Obesity
Brains
July
22, 2005
By Stacey Young
A hormone that stops us from eating too much could affect
other addictions as well. As this ScienCentral News video
explains, that's the conclusion of researchers studying
people born without the hormone who got replacement therapy.
Overeating in the Brain

The
researchers looked at brain scans to see leptin activity
in the brain before and after treatment. |
If you've ever uttered the words, "I'm
so hungry I could eat a horse," you know it's not
literally possible to chow down on such a huge animal
in one sitting. But have you ever considered what stops
us from being able to do so (besides the scarcity of horsemeat
on most menus)? Scientists say a number of hormones are
at work in alerting us that we've had enough to eat.
Now there's fresh evidence that one of those
hormones—leptin—may
alter brain structure in areas associatedwith craving
and addiction in obese individuals born without a gene
that produces leptin.
The researchers looked at brain scans to
see leptin activity in the brain before and after treatment.

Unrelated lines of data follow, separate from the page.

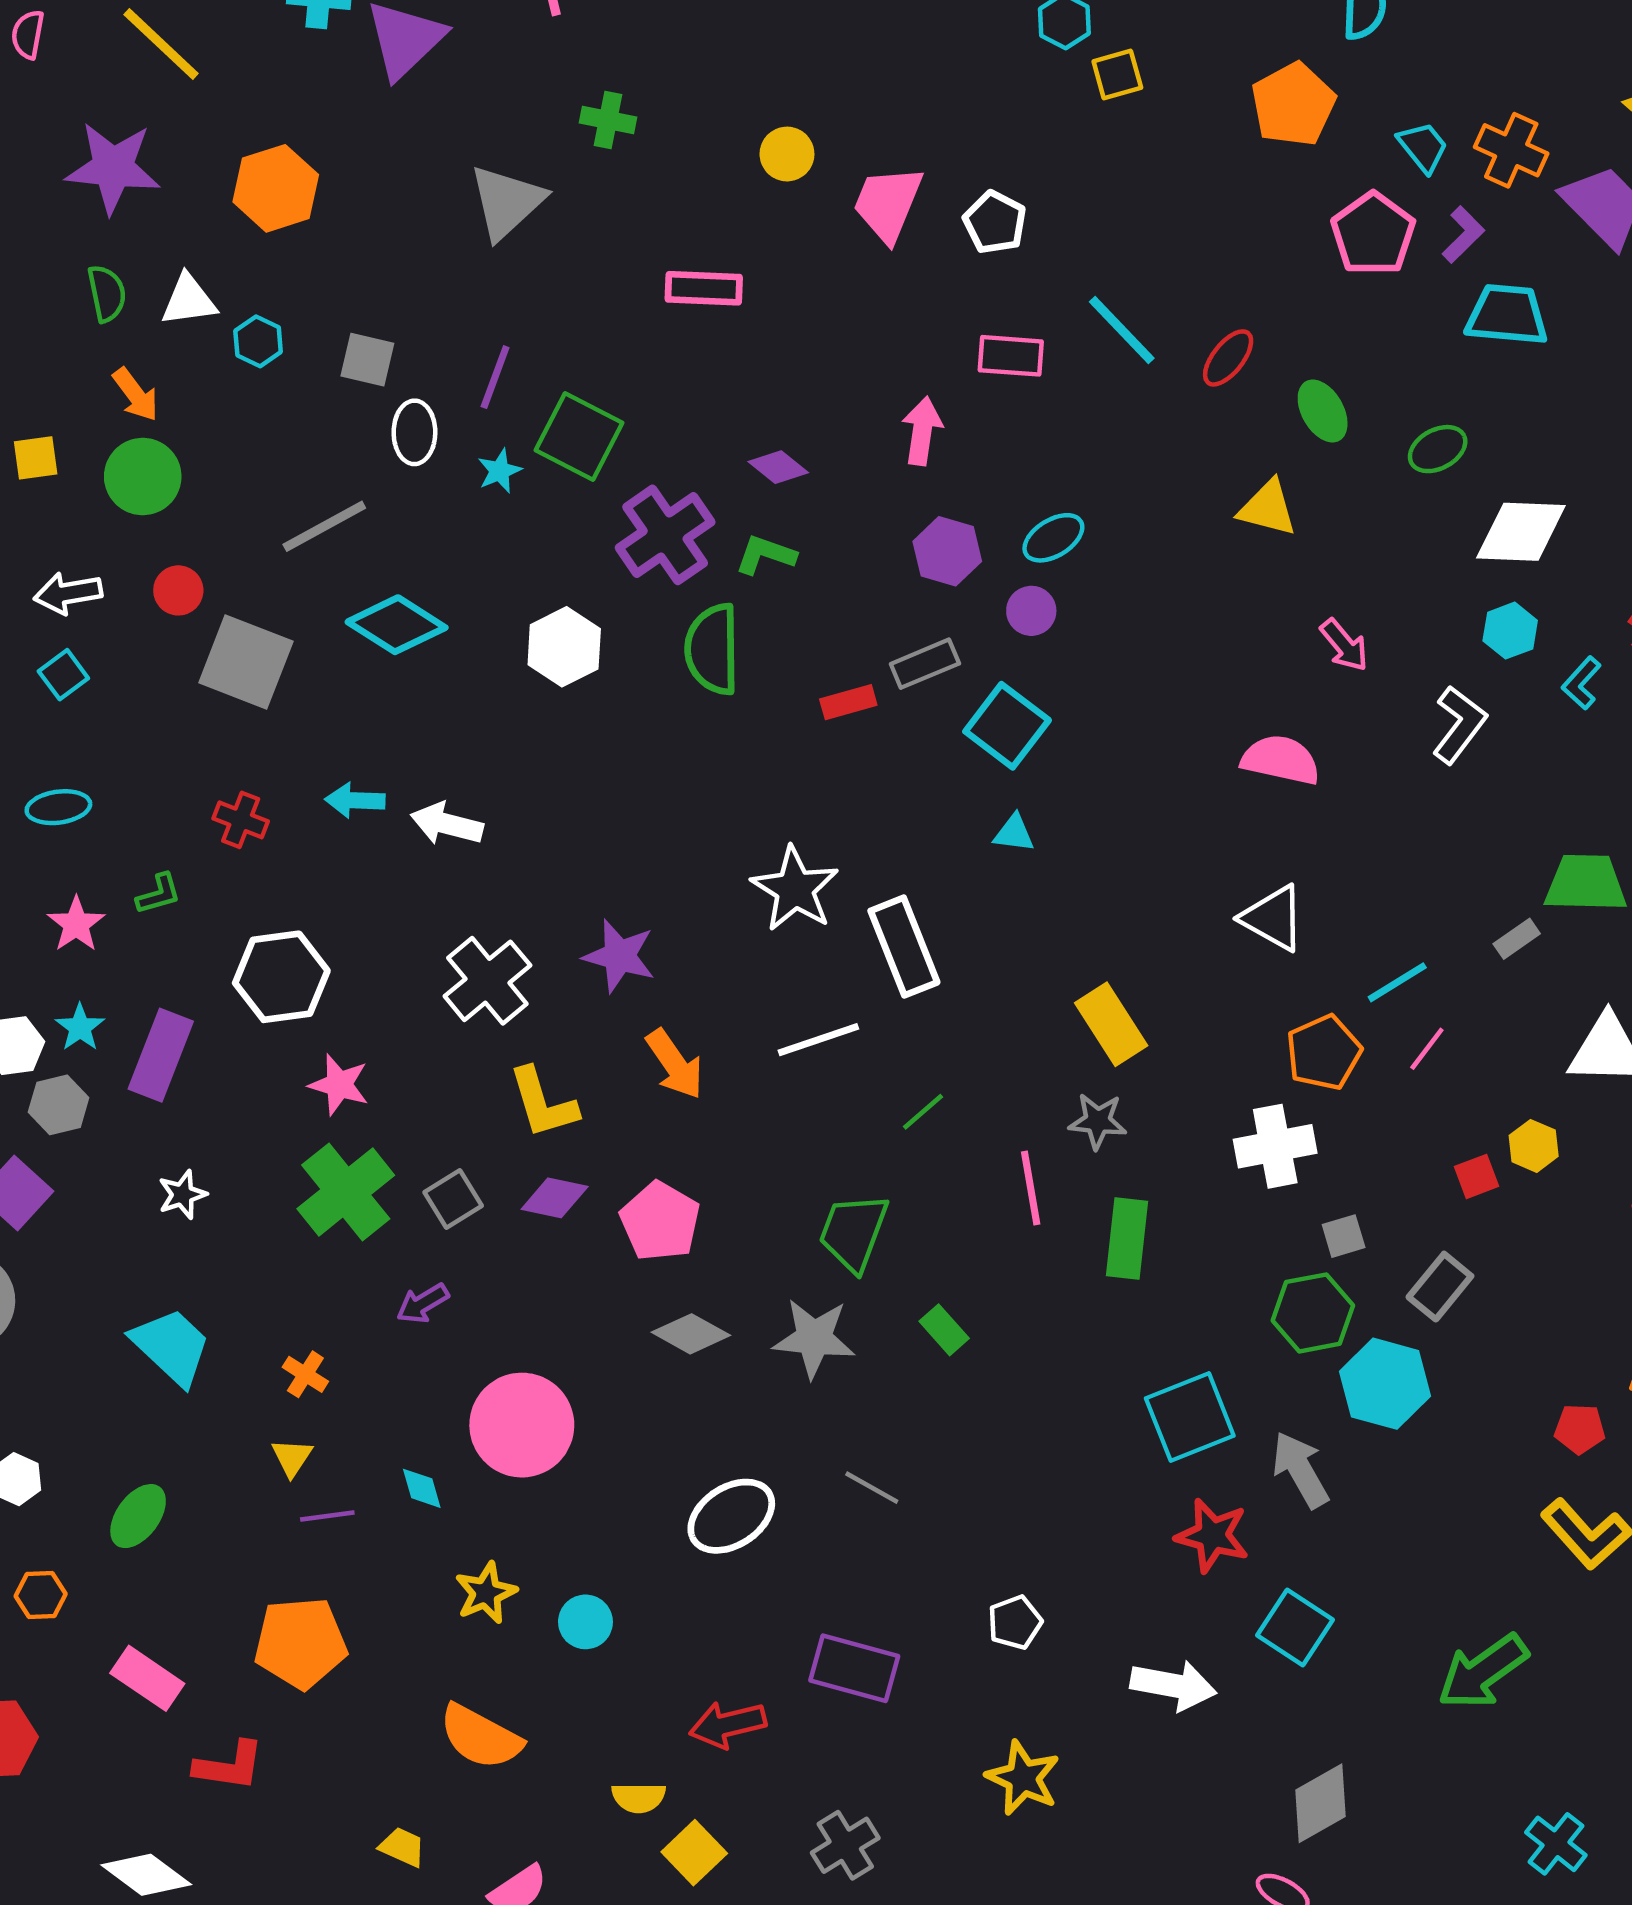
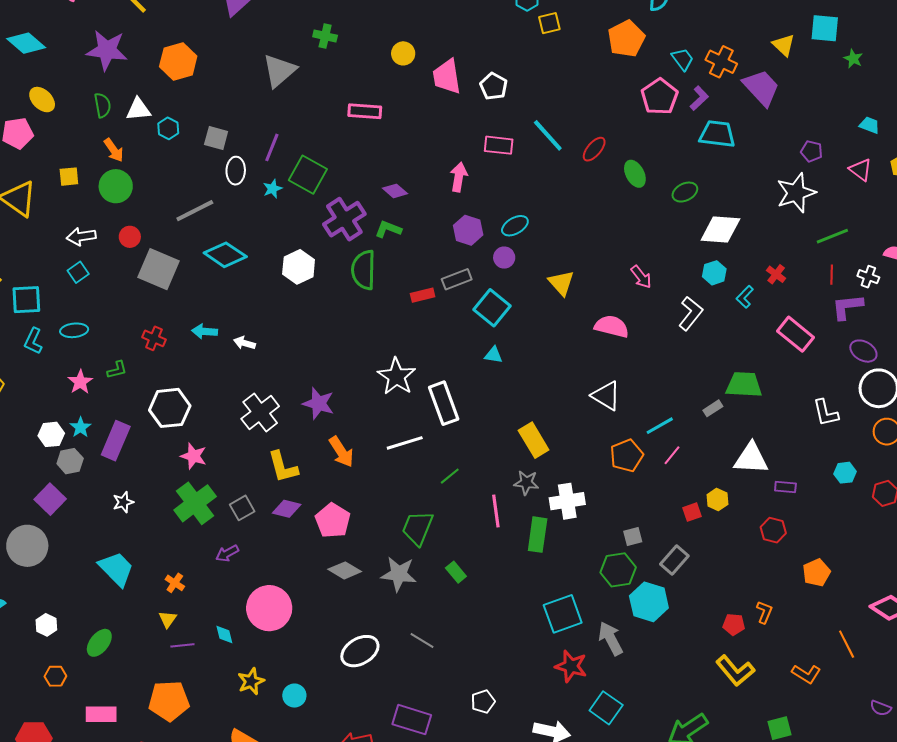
pink trapezoid: (888, 204) -> (447, 77), turned -33
yellow triangle: (1268, 508) -> (561, 283), moved, turned 32
white arrow: (447, 824) -> (244, 343), size x0.7
white cross: (1275, 1146) -> (567, 501), moved
pink rectangle: (147, 1678) -> (101, 714), turned -36

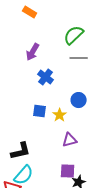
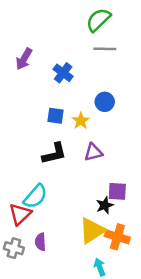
purple arrow: (33, 52) -> (24, 59), moved
black L-shape: (21, 151) -> (54, 154), moved
purple square: (68, 171) -> (117, 191), moved

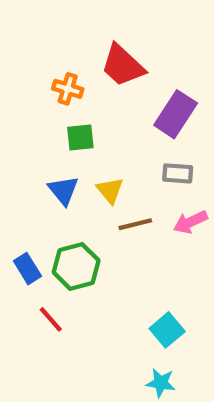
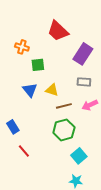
orange cross: (68, 89) -> (22, 47), moved
yellow triangle: (110, 190) -> (52, 90), turned -32
green hexagon: (76, 266) -> (64, 130), moved

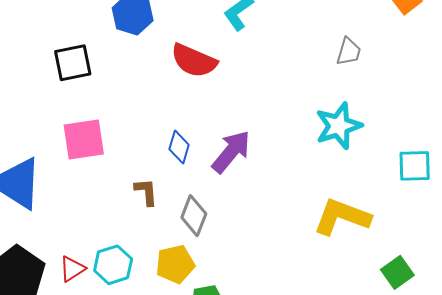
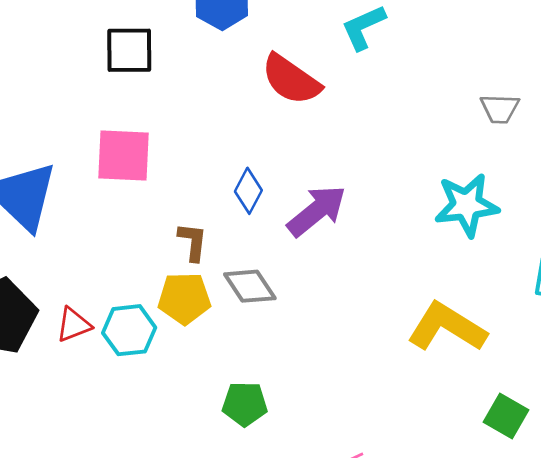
gray trapezoid: (349, 52) -> (500, 109), turned 64
gray diamond: (194, 216) -> (250, 286), turned -66
yellow pentagon: (175, 264) -> (184, 298), moved
green square: (397, 272) -> (506, 416), turned -36

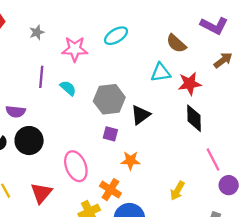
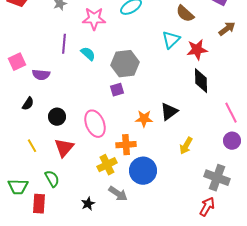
cyan triangle: (161, 72) -> (171, 40), turned -36
black triangle: (141, 115) -> (169, 112), moved
purple square: (110, 134) -> (117, 90), moved, turned -32
black circle: (29, 141) -> (57, 117), moved, size x0.7
pink line: (213, 159) -> (231, 113), moved
orange cross: (110, 190) -> (126, 145), turned -36

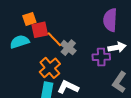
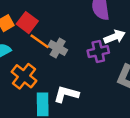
red square: (40, 30) -> (27, 23), moved, turned -30
orange cross: (50, 68) -> (24, 76), moved

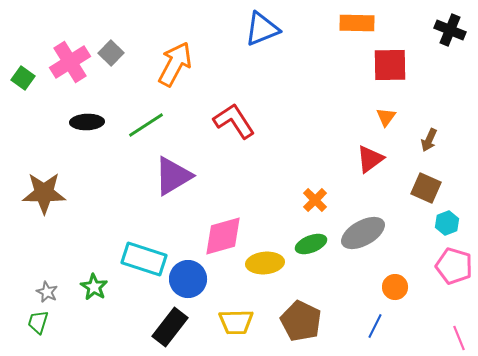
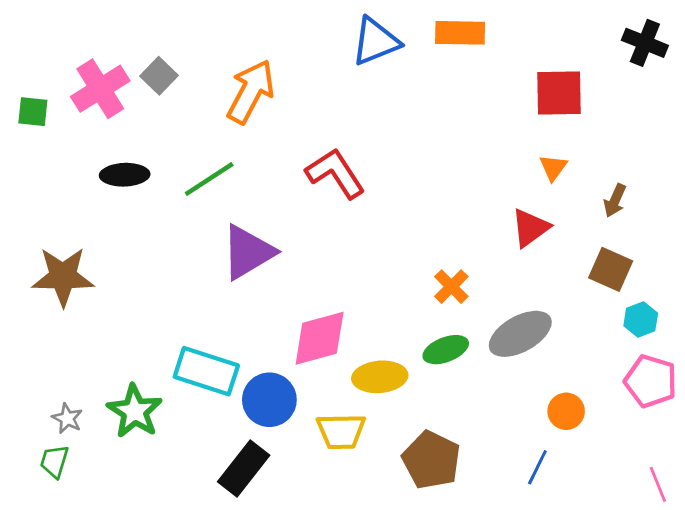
orange rectangle: (357, 23) -> (460, 33), moved
green square: (23, 78) -> (33, 112), turned -30
green star: (94, 287) -> (135, 411), size x1.4
yellow trapezoid: (236, 322) -> (341, 431), moved

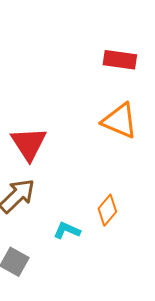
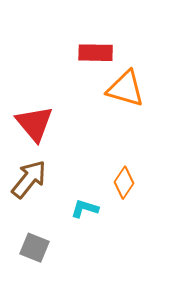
red rectangle: (120, 60) -> (96, 53), moved

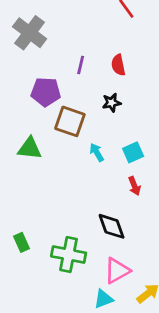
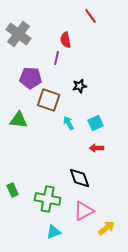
red semicircle: (118, 65) -> (66, 40), moved
red arrow: (134, 186) -> (97, 148), turned 112
cyan triangle: (103, 299) -> (54, 232), moved

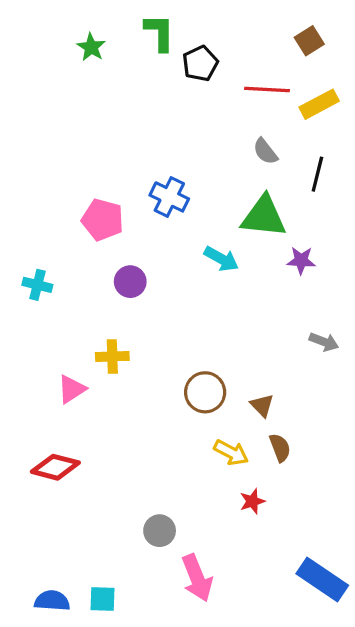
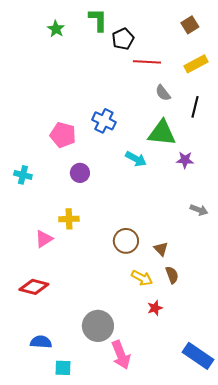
red line: (267, 90) -> (147, 62), moved
gray circle: (160, 531) -> (98, 326), size x1.6
blue semicircle: (52, 601) -> (41, 342), moved

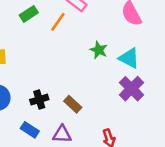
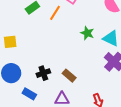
blue rectangle: (30, 130) -> (29, 94), moved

"There are very few people who have a genetic mutation,
that they are just born without it…they tend to
eat too much," explains Julio
Licinio, a biobehavioral researcher at UCLA
who, along with a team of UCLA scientists, studied the
only three such people scientists have identified as lacking
the leptin gene. Licinio gave them daily leptin replacement
while his colleague, brain researcher Edythe
London, used MRI brain scans to look at the volunteers'
brain structure before they took leptin, and then at three
and 18 months into the study.
"We found dramatic results in brain
structure," says London. "The actual composition
of the brain changed, but it wasn't all over the brain.
The composition of the brain changed only in regions known
to be related to self control behaviors."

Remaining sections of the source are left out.